In general, a urologist specializes in anything pertaining to the urinary tract – the kidneys, ureters (the ducts between the kidneys and bladder), bladder, and urethra. Conditions include:

  • Kidney stones – Stones occur when the minerals and salts in the urine form into crystals while in the kidneys. If they become large, stones can lodge in the ureter and cause urine to back up into the organs, resulting in acute pain.
  • Overactive bladder – OAB is a constellation of symptoms including urinary frequency, waking up at night to void, and an urge to void that is difficult to suppress. OAB indicates the bladder muscles are contracting before the bladder is full. It can be due to a number of conditions, including urinary tract infections, aging, certain neurologic diseases, and dysfunction of pelvic floor muscles.
  • Incontinence – Often lumped in with overactive bladder, incontinence is the involuntary leakage of urine. It is twice as common among women than men because of the lead causes, which include childbirth and menopause.
  • Urinary tract infections – UTIs occur when bacteria gets into the urinary tract, potentially leading to an infection in the urethra, bladder, ureter, and kidneys. Sometimes, frequent UTIs are an indication of urinary tract abnormalities such as kidney stones or poor bladder emptying.
  • Neurologic diseases of the bladder – Nerve damage could compromise the body’s ability to communicate functions, including how the bladder empties. Various conditions, including a stroke or Parkinson’s disease, can cause this.
  • Hematuria – The presence of blood in the urine indicates bleeding from the kidneys, ureters, bladder, or urethra. Although it is not often serious, blood in the urine could be a sign of stones, bladder cancer, or kidney cancer.
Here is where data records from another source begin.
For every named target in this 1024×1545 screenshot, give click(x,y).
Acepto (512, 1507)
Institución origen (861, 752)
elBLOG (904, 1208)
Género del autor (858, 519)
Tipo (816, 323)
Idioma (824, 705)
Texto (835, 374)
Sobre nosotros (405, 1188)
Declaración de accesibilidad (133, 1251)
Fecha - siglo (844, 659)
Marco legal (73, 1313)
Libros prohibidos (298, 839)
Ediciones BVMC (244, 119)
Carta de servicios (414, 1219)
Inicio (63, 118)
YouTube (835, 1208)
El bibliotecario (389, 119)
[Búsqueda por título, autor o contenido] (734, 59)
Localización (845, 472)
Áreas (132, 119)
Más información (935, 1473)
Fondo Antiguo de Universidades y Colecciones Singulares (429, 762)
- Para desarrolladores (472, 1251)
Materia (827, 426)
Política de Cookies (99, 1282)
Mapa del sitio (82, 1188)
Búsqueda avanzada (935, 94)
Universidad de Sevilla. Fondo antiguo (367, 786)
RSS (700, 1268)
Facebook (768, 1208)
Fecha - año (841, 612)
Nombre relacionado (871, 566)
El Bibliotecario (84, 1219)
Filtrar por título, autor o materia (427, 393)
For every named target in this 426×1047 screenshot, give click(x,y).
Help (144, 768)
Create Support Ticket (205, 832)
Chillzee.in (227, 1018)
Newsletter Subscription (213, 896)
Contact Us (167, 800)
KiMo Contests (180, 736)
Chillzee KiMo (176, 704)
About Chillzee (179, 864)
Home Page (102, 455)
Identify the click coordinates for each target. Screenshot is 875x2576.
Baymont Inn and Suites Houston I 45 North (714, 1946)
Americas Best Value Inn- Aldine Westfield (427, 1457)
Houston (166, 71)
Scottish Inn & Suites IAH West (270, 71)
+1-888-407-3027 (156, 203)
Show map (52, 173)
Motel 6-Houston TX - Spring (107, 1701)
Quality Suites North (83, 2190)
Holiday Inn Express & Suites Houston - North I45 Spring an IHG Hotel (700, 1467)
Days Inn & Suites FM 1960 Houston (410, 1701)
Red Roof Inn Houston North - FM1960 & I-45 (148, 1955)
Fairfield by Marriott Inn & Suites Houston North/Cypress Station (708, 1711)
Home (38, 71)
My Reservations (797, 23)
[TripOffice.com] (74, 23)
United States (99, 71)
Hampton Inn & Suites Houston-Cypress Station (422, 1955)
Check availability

Gynecologists Largely Treat Reproductive Organs

Gynecologists, on the other hand, specialize in conditions of the vagina, uterus, and ovaries, such as:

  • Yeast infections – This vaginal fungal infection results from an imbalance of the body’s yeast and bacteria. As a result, yeast cells multiply and cause intense itching, irritation, and swelling.
  • Ovarian or uterine cancers – When cells grow abnormally out of control, they can form into tumors that become cancerous. Ovarian and uterine cancers involve organs of the reproductive system, not the urologic system.
  • Menstrual issues – Heavy bleeding, acute menstrual pain, and skipped periods can be signs of other conditions in the reproductive system.

Some “Gray” Treatment Areas

The line between these two specialties blurs a bit when it comes to certain conditions, such as vaginal prolapse (pelvic floor weakness) and incontinence, both areas that could be treated by a urologist or urogynecologist. 

A urologist, however, is specially trained and continually educated on all conditions and procedures involving the care of overactive bladder, UTIs, hematuria, stones, and other conditions specific to the urinary tract.

The guidelines we advise is for the patient to see the doctor she trusts the most, the one with whom she has a history of good care and who has expertise in her particular condition. When one looks at the systems of the female body as separate networks with distinct functions, the need for a specialist makes perfect sense.